Justice Minister Ayelet Shaked and various MKs pushed back hard against this attack at the Knesset Constitution, Law and Justice Committee on Monday.

Shaked – at times talking over intense yelling from both sides – said politicians should be trusted, “are not corrupt” and will not appoint “a Sancho Panza” type character.

The multiple bills propose different ways for politicians to gain greater control over legal advisers who are considered “gatekeepers” of the rule of law in government ministries.

Supporters of the bills claim the legal advisers need to be friendlier toward positions of the ministers they serve, and that this can only be ensured by having the ministers have greater control over their appointment.

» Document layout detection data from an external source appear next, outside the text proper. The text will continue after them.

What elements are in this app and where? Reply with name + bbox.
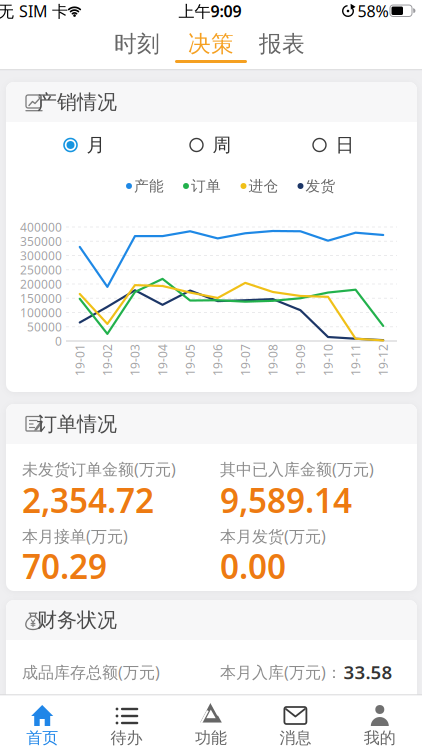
staticText: 首页	[26, 728, 58, 748]
staticText: 58%	[358, 0, 388, 22]
staticText: 19-04	[146, 352, 178, 368]
staticText: 功能	[195, 728, 227, 748]
staticText: 19-07	[229, 352, 261, 368]
staticText: 19-02	[91, 352, 123, 368]
staticText: 产能	[134, 177, 164, 195]
staticText: 上午9:09	[178, 0, 242, 22]
staticText: 报表	[259, 30, 305, 58]
staticText: 订单	[191, 177, 221, 195]
staticText: 发货	[306, 177, 336, 195]
staticText: 周	[212, 134, 232, 156]
staticText: 时刻	[114, 30, 160, 58]
staticText: 日	[336, 134, 354, 156]
button[interactable]: 月	[62, 134, 106, 156]
button[interactable]: 日	[312, 134, 354, 156]
staticText: 19-05	[174, 352, 206, 368]
staticText: 其中已入库金额(万元)	[220, 458, 374, 480]
staticText: 50000	[27, 319, 62, 335]
staticText: 未发货订单金额(万元)	[22, 458, 176, 480]
button[interactable]: 消息	[253, 696, 337, 750]
staticText: 月	[86, 134, 106, 156]
staticText: 70.29	[22, 544, 107, 588]
staticText: 19-11	[340, 352, 372, 368]
staticText: 33.58	[344, 660, 392, 684]
staticText: 19-12	[367, 352, 399, 368]
button[interactable]: 待办	[85, 696, 169, 750]
staticText: 无 SIM 卡	[0, 0, 68, 22]
staticText: 19-09	[284, 352, 316, 368]
staticText: 19-10	[312, 352, 344, 368]
button[interactable]: 报表	[259, 30, 305, 58]
button[interactable]: 功能	[169, 696, 253, 750]
staticText: 待办	[111, 728, 143, 748]
staticText: 我的	[364, 728, 396, 748]
staticText: 2,354.72	[22, 478, 154, 522]
staticText: 决策	[188, 30, 234, 58]
button[interactable]: 决策	[188, 30, 234, 58]
staticText: 400000	[20, 219, 62, 235]
staticText: 订单情况	[37, 412, 117, 436]
staticText: 本月接单(万元)	[22, 525, 128, 547]
staticText: 本月入库(万元)：	[220, 661, 342, 683]
button[interactable]: 周	[188, 134, 232, 156]
staticText: 200000	[20, 276, 62, 292]
staticText: 150000	[20, 290, 62, 306]
staticText: 0	[55, 333, 62, 349]
staticText: 19-06	[202, 352, 234, 368]
staticText: 100000	[20, 304, 62, 320]
staticText: 进仓	[248, 177, 278, 195]
staticText: 成品库存总额(万元)	[22, 661, 160, 683]
staticText: 0.00	[220, 544, 286, 588]
staticText: 250000	[20, 262, 62, 278]
button[interactable]: 我的	[338, 696, 422, 750]
staticText: 9,589.14	[220, 478, 352, 522]
staticText: 19-08	[257, 352, 289, 368]
staticText: 本月发货(万元)	[220, 525, 326, 547]
staticText: 19-01	[64, 352, 96, 368]
staticText: 财务状况	[37, 608, 117, 632]
staticText: 19-03	[119, 352, 151, 368]
staticText: 消息	[279, 728, 311, 748]
staticText: 300000	[20, 248, 62, 263]
button[interactable]: 时刻	[114, 30, 160, 58]
button[interactable]: 首页	[0, 696, 84, 750]
staticText: 产销情况	[37, 90, 117, 114]
staticText: 350000	[20, 233, 62, 249]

Opponents say this would politicize the legal advisers and remove some of the last checks and balances to preserve the rule of law in a parliamentary system that has few such restrictions on the ruling coalition.

Around a dozen MKs from six or more parties screamed at each other throughout the meeting until Joint List MK Dov Henin was finally kicked out of the room.

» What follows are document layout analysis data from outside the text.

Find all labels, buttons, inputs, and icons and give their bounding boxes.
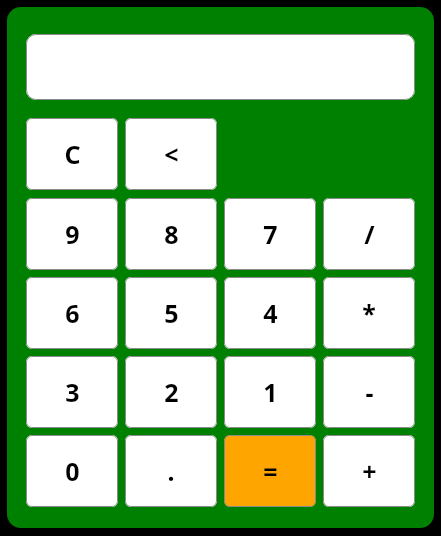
button[interactable]: 0	[26, 435, 118, 507]
staticText: -	[365, 375, 374, 409]
button[interactable]: *	[323, 277, 415, 349]
button[interactable]: 1	[224, 356, 316, 428]
staticText: =	[263, 454, 278, 488]
staticText: .	[167, 454, 175, 488]
staticText: <	[164, 137, 179, 171]
button[interactable]: =	[224, 435, 316, 507]
staticText: 9	[65, 217, 80, 251]
button[interactable]: /	[323, 198, 415, 270]
button[interactable]: 8	[125, 198, 217, 270]
button[interactable]: 7	[224, 198, 316, 270]
staticText: 4	[263, 296, 278, 330]
button[interactable]: C	[26, 118, 118, 190]
staticText: 8	[164, 217, 179, 251]
staticText: 6	[65, 296, 80, 330]
staticText: +	[362, 454, 377, 488]
staticText: C	[64, 137, 81, 171]
button[interactable]: -	[323, 356, 415, 428]
button[interactable]: +	[323, 435, 415, 507]
staticText: 3	[65, 375, 80, 409]
staticText: *	[362, 296, 376, 330]
staticText: /	[364, 217, 375, 251]
button[interactable]: 9	[26, 198, 118, 270]
staticText: 5	[164, 296, 179, 330]
button[interactable]: Display	[26, 34, 415, 100]
staticText: 0	[65, 454, 80, 488]
button[interactable]: 2	[125, 356, 217, 428]
staticText: 2	[164, 375, 179, 409]
button[interactable]: 4	[224, 277, 316, 349]
button[interactable]: <	[125, 118, 217, 190]
button[interactable]: 6	[26, 277, 118, 349]
button[interactable]: 5	[125, 277, 217, 349]
staticText: 7	[263, 217, 278, 251]
staticText: 1	[263, 375, 278, 409]
button[interactable]: .	[125, 435, 217, 507]
button[interactable]: 3	[26, 356, 118, 428]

Former deputy Supreme Court president and ex-attorney-general Elyakim Rubinstein attacked the proposed bills, saying no one had presented evidence that current legal advisers “frustrate the policies” of their ministers, and that Shaked herself has said she respects the current legal advisers.

“It is clear we would be going toward politicization” of the legal advisers and that the bills “were not healthy and would be a slippery slope” toward damaging the rule of law, he said.

Former Supreme Court justice and ex-attorney-general Yitzhak Zamir went even further and said, “I don’t remember anything previous which was this great a threat to the rule of law... it is even more dangerous than the override bill.”

Zamir explained that the bill to allow the Knesset to override Supreme Court decisions “is symbolic,” but that politicizing all government legal advisers would undermine the rule of law more comprehensively and directly.

In contrast, Shaked said some of the same former attorneys-general who oppose the bill had themselves been appointed in a fashion that was more controlled by politicians, and that they had been strong appointments. She added that she was mostly suggesting a return to an old system which had worked for years.

The change from the old system for appointing the attorney-general to the current system came in the wake of the “Bar-On affair” in which it was alleged that a potential candidate for attorney-general was being pushed forward as part of improper political horse-trading, including influencing criminal investigations.